DNA nanotechnology, synthetic biology and nanoscale metamaterials are on the path to realizing visions of nanomedicine and visible spectrum control.
DNA nanorobotics and synthetic biology are the first two items. One thing to remember is that work that is published in research papers was done in the lab 1-2 years ago. The current work by the
researchers is ahead of what they published. The third item is metamaterial related. The actual application of stationary cloaking in the visible spectrum is less interesting that the large scale
production of nanoscale feature size metamaterials which can be adapted to engineer physical properties. One point of interest in the second item beyond determining how to reinforce DNA structures was the DNA paint capability to enhance observation at the nanoscale.
DNA nanorobots are demoed in live cockroaches and could be in humans by 2019 and could scale to Commodore 64 – eight bit computing power
1. Researchers have injected various kinds of DNA nanobots into cockroaches. Because the nanobots are labelled with fluorescent markers, the researchers can follow them and analyse how different robot combinations affect where substances are delivered. The team says the accuracy of delivery and control of the nanobots is equivalent to a computer system.
This is the development of the vision of nanomedicine.
This is the realization of the power of DNA nanotechnology.
This is programmable dna nanotechnology.
The DNA nanotechnology cannot perform atomically precise chemistry (yet), but having control of the DNA combined with advanced synthetic biology and control of proteins and nanoparticles is clearly
developing into very interesting capabilities.
“This is the first time that biological therapy has been able to match how a computer processor works,” says co-author Ido Bachelet of the Institute of Nanotechnology and Advanced Materials at Bar Ilan University.
The team says it should be possible to scale up the computing power in the cockroach to that of an 8-bit computer, equivalent to a Commodore 64 or Atari 800 from the 1980s. Goni-Moreno agrees that this is feasible. “The mechanism seems easy to scale up so the complexity of the computations will soon become higher,” he says.
Reinforced self assembled DNA cages one tenth the size of a bacteria
2. Scientists at the Harvard’s Wyss Institute have built a set of self-assembling DNA cages one-tenth as wide as a bacterium. The structures are some of the largest and most complex structures ever constructed solely from DNA. The cage could be modified with chemical hooks that could be used to hang other components such as proteins or gold nanoparticles. With sides of 100 nm length, and a volume one one thousandth that of a typical bacterial cell, these ‘closets’ should be large enough to precisely assemble fairly complex assortments of nanoscale functional elements.
The scientists visualized them using a DNA-based super-resolution microscopy method — and obtained the first sharp 3D optical images of intact synthetic DNA nanostructures in solution.
After building the cages, the scientists visualized them using a DNA-based microscopy method Jungmann had helped developed called DNA-PAINT. In DNA-PAINT, short strands of modified DNA cause points on a structure to blink, and data from the blinking images reveal structures too small to be seen with a conventional light microscope. DNA-PAINT produced ultrasharp snapshots of the researchers’ DNA cages – the first 3D snapshots ever of single DNA structures in their
native, watery environment.
3. Debashis Chanda at the University of Central Florida may have just cracked the barrier to a practical large scale metamaterial cloak in the visual spectrum. The cover story in the March edition of the journal Advanced Optical Materials, explains how Chanda and fellow optical and nanotech experts were able to develop a larger swath of multilayer 3-D metamaterial operating in the visible spectral range. They accomplished this feat by using nanotransfer printing, which can potentially be engineered to modify surrounding refractive index needed for controlling propagation of light.
“Such large-area fabrication of metamaterials following a simple printing technique will enable realization of novel devices based on engineered optical responses at the nanoscale,” said Chanda, an assistant professor at UCF.
The nanotransfer printing technique creates metal/dielectric composite films, which are stacked together in a 3-D architecture with nanoscale patterns for operation in the visible spectral range.
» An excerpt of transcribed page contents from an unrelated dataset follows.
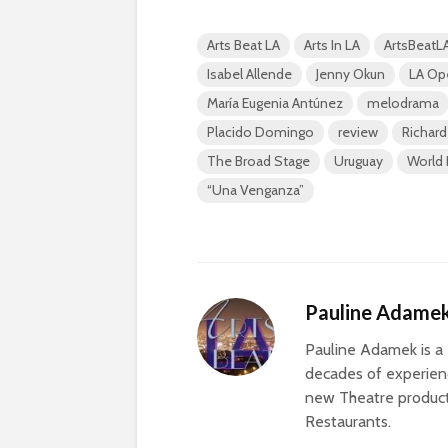
Arts Beat LA
Arts In LA
ArtsBeatL
Isabel Allende
Jenny Okun
LA Op
María Eugenia Antúnez
melodrama
Placido Domingo
review
Richard
The Broad Stage
Uruguay
World 
“Una Venganza”
Pauline Adame
Pauline Adamek is a 
decades of experienc
new Theatre producti
Restaurants.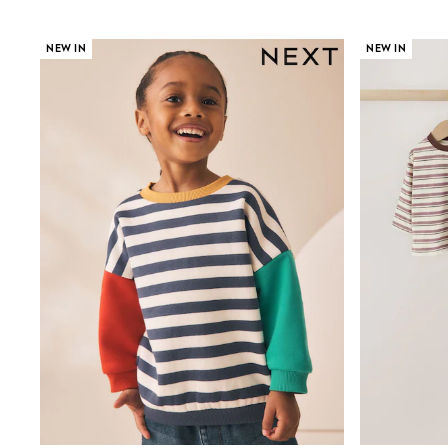
Jumpers & Knitwear
Joggers
Shirts
NEW IN
NEW IN
Trousers & Chinos
Tops
Babygrows & Sleepsuits
Bodysuits & Vests
Jeans
Nightwear & Pyjamas
Shorts
Swimwear
Suits & Waistcoats
Shop All Footwear
New In
Sandals & Clogs
Trainers
Pram Shoes
School Shoes
Slippers
Boots
Wellies
Wide Fit
All Holiday Shop
Tops & T-Shirts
Control of electromagnetic resonances over the 3-D space by structural manipulation allows precise control over propagation of light. Following this technique, larger pieces of this special material can be created, which were previously limited to micron-scale size.
Biological organisms use complex molecular networks to navigate their environment and regulate their internal state. The development of synthetic systems with similar capabilities could lead to applications such as smart therapeutics or fabrication methods based on self-organization. To achieve this, molecular control circuits need to be engineered to perform integrated sensing, computation and actuation. Here we report a DNA-based technology for implementing the computational core of such controllers. We use the formalism of chemical reaction networks as a ‘programming language’ and our DNA architecture can, in principle, implement any behaviour that can be mathematically expressed as such. Unlike logic circuits, our formulation naturally allows complex signal processing of intrinsically analogue biological and chemical inputs. Controller components can be derived from biologically synthesized (plasmid) DNA, which reduces errors associated with chemically synthesized DNA. We implement several building-block reaction types and then combine them into a network that realizes, at the molecular level, an algorithm used in distributed control systems for achieving consensus between multiple agents.
5. Building on the field of DNA origami, Shawn Douglas has developed a method to design and fabricate nanometer scale robots. The robots are fabricated out of DNA and have the ability to delivery cancer drugs to a specific cancer cells.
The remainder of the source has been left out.